== Data listing ==

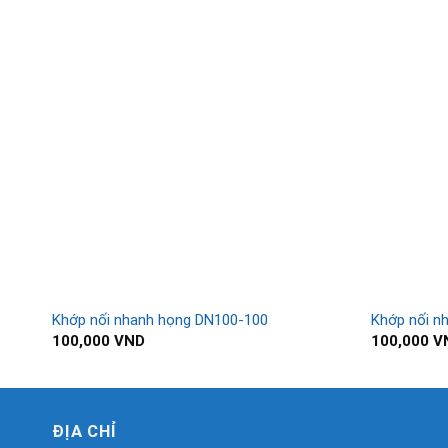
Khớp nối nhanh họng DN100-100
Khớp nối n
100,000
VND
100,000
V
ĐỊA CHỈ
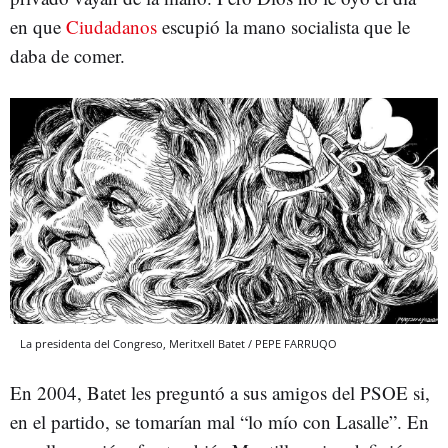
en que
Ciudadanos
escupió la mano socialista que le
daba de comer.
La presidenta del Congreso, Meritxell Batet / PEPE FARRUQO
En 2004, Batet les preguntó a sus amigos del PSOE si,
en el partido, se tomarían mal “lo mío con Lasalle”. En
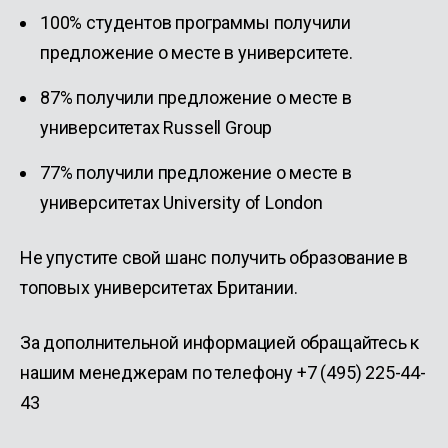
100% студентов программы получили
предложение о месте в университете.
87% получили предложение о месте в
университетах Russell Group
77% получили предложение о месте в
университетах University of London
Не упустите свой шанс получить образование в
топовых университетах Британии.
За дополнительной информацией обращайтесь к
нашим менеджерам по телефону +7 (495) 225-44-
43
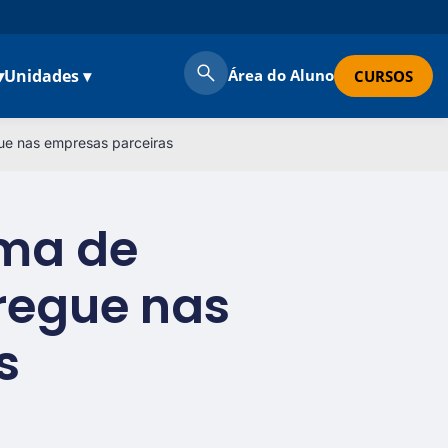
▾
Unidades ▾
Área do Aluno
CURSOS
ue nas empresas parceiras
ama de
regue nas
s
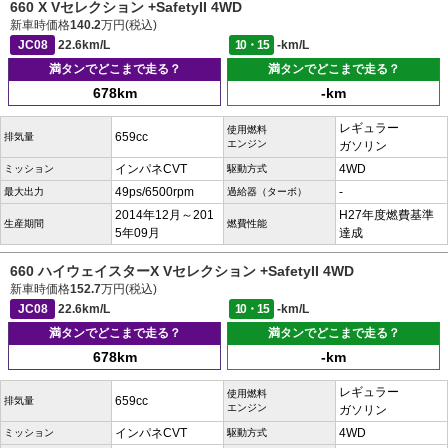
660 X Vセレクション +SafetyII 4WD
新車時価格
140.2
万円(税込)
JC08
22.6km/L
10・15
-km/L
満タンでどこまで走る？
満タンでどこまで走る？
678km
-km
レギュラー
使用燃料
659cc
排気量
エンジン
ガソリン
インパネCVT
4WD
ミッション
駆動方式
49ps/6500rpm
-
最大出力
過給器（ターボ）
2014年12月～201
H27年度燃費基準
生産期間
燃費性能
5年09月
達成
660 ハイウェイスターX Vセレクション +SafetyII 4WD
新車時価格
152.7
万円(税込)
JC08
22.6km/L
10・15
-km/L
満タンでどこまで走る？
満タンでどこまで走る？
678km
-km
レギュラー
使用燃料
659cc
排気量
エンジン
ガソリン
インパネCVT
4WD
ミッション
駆動方式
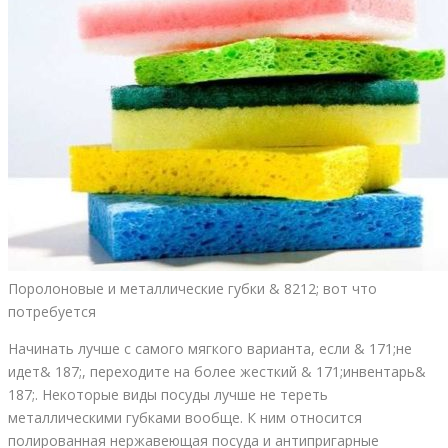
Поролоновые и металлические губки & 8212; вот что
потребуется
Начинать лучше с самого мягкого варианта, если & 171;не
идет& 187;, переходите на более жесткий & 171;инвентарь&
187;. Некоторые виды посуды лучше не тереть
металлическими губками вообще. К ним относится
полированная нержавеющая посуда и антипригарные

== Brief ==
Reproduce the material word for word, but without its images.

== Exercise result ==
Khớp nối nhanh họng DN100-100
Khớp nối n
100,000
VND
100,000
V
ĐỊA CHỈ
en que
Ciudadanos
escupió la mano socialista que le
daba de comer.
La presidenta del Congreso, Meritxell Batet / PEPE FARRUQO
En 2004, Batet les preguntó a sus amigos del PSOE si,
en el partido, se tomarían mal “lo mío con Lasalle”. En
100% студентов программы получили
предложение о месте в университете.
87% получили предложение о месте в
университетах Russell Group
77% получили предложение о месте в
университетах University of London
Не упустите свой шанс получить образование в
топовых университетах Британии.
За дополнительной информацией обращайтесь к
нашим менеджерам по телефону +7 (495) 225-44-
43
▾
Unidades ▾
Área do Aluno
CURSOS
ue nas empresas parceiras
ama de
regue nas
s
660 X Vセレクション +SafetyII 4WD
新車時価格
140.2
万円(税込)
JC08
22.6km/L
10・15
-km/L
満タンでどこまで走る？
満タンでどこまで走る？
678km
-km
レギュラー
使用燃料
659cc
排気量
エンジン
ガソリン
インパネCVT
4WD
ミッション
駆動方式
49ps/6500rpm
-
最大出力
過給器（ターボ）
2014年12月～201
H27年度燃費基準
生産期間
燃費性能
5年09月
達成
660 ハイウェイスターX Vセレクション +SafetyII 4WD
新車時価格
152.7
万円(税込)
JC08
22.6km/L
10・15
-km/L
満タンでどこまで走る？
満タンでどこまで走る？
678km
-km
レギュラー
使用燃料
659cc
排気量
エンジン
ガソリン
インパネCVT
4WD
ミッション
駆動方式
Поролоновые и металлические губки & 8212; вот что
потребуется
Начинать лучше с самого мягкого варианта, если & 171;не
идет& 187;, переходите на более жесткий & 171;инвентарь&
187;. Некоторые виды посуды лучше не тереть
металлическими губками вообще. К ним относится
полированная нержавеющая посуда и антипригарные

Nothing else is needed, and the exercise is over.